Time per authentication can be a big selling point, but ensuring your chosen solution incorporates features such as risk-based authentication (RBA) at no extra cost, means the user will only ever have to authenticate with the appropriate level or method. For instance, if they are working in the office and logging into Office 365, they may just require one method or factor.
If the same user is trying to access their customer relationship management (CRM) database remotely, using a personal device, they may require full multi-factor authentication. However, they may be denied access, depending on the configurations.
A dynamic solution can provide the appropriate level of authentication per user, per application basis, ensuring productivity is maximised, without compromising security.
A minority of MFA providers automatically include the RBA feature as standard, but most will add a surcharge to the license. Or it might only be included if you purchase the ‘premium option’.
Single sign-on (SSO) can also carry a surcharge or it’s only available as a premium option. As some of these features are now well established and often on the wish-list of administrators, it is worth considering how all of these costs accumulate to a potentially hefty total.

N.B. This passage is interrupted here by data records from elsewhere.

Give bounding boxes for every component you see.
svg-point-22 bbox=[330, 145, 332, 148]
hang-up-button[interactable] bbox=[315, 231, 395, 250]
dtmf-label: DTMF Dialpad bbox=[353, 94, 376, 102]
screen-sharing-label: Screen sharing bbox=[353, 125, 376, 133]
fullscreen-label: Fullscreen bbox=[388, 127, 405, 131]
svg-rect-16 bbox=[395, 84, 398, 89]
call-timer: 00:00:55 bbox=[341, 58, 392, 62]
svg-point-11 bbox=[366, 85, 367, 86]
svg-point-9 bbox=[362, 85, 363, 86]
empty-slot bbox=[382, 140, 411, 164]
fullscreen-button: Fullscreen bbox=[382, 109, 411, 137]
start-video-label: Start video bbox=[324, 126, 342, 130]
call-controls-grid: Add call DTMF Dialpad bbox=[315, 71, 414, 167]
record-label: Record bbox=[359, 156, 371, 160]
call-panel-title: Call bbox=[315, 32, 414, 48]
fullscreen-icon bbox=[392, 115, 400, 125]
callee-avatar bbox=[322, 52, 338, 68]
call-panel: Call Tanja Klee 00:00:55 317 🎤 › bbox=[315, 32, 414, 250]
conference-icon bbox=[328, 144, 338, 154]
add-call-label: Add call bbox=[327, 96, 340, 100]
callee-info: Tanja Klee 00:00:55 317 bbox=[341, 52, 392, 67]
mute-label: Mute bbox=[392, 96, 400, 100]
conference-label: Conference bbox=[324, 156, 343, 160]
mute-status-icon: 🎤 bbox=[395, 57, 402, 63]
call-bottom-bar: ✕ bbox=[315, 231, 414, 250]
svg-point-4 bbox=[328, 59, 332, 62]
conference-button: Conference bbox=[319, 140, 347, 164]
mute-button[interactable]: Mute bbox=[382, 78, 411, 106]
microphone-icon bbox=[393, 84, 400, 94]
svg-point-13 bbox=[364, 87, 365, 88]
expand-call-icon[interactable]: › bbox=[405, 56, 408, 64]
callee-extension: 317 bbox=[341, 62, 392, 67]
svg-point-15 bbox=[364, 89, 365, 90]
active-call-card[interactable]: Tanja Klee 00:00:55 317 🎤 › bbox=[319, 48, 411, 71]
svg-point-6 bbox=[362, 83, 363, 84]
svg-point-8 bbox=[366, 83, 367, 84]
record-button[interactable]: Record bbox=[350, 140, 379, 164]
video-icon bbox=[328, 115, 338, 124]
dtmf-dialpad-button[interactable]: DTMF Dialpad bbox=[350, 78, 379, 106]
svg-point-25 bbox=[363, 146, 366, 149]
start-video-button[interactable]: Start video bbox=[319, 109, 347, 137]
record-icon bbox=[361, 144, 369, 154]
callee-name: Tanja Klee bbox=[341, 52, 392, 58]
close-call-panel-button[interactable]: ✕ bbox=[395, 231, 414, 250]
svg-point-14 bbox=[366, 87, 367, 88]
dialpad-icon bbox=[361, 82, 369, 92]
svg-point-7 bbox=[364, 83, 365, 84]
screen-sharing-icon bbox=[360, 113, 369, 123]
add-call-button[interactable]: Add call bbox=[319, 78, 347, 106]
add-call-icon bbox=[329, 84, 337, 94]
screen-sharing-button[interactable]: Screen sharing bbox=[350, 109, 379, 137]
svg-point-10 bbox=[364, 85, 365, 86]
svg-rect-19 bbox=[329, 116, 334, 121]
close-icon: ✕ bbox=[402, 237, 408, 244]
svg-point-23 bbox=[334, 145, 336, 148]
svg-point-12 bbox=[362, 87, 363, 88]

Full functionality, accessibility and configurability as standard
Each organisation has a different architecture, and this will impact the requirements. However, some features are universal and designed to provide:
- Efficiency – such as SSO where users only need to authenticate once to access all their applications
- Flexibility – such as RBA and the ability to protect all architecture variations
- Productivity – user portals which allow users to reset their PINs and provision their mobile device autonomously
Other surcharges can be added for each additional method (factor) of authentication. Using a solution with RBA might provide both increased flexibility and productivity, but if you get charged for utilising more than one authentication method, then it will counterbalance the advantages. Ensuring users have accessibility to all available methods of authentication as standard, will ensure you benefit from features such as RBA without the added cost of using more than one factor.
Once you have made all your decisions and found the right solution, ensure you question the likelihood of any requirement to amend the configuration, software or connections in the future. This is likely to cost your organisation considerable investment, so ensuring you understand the configurability and adaptability of the solution is paramount.
Documenting the differences between suppliers is never going to be easy. However, considering the full offering including features, factors and ongoing maintenance costs (for both administrators and end-users), should help to illustrate the full investment in implementing the solution.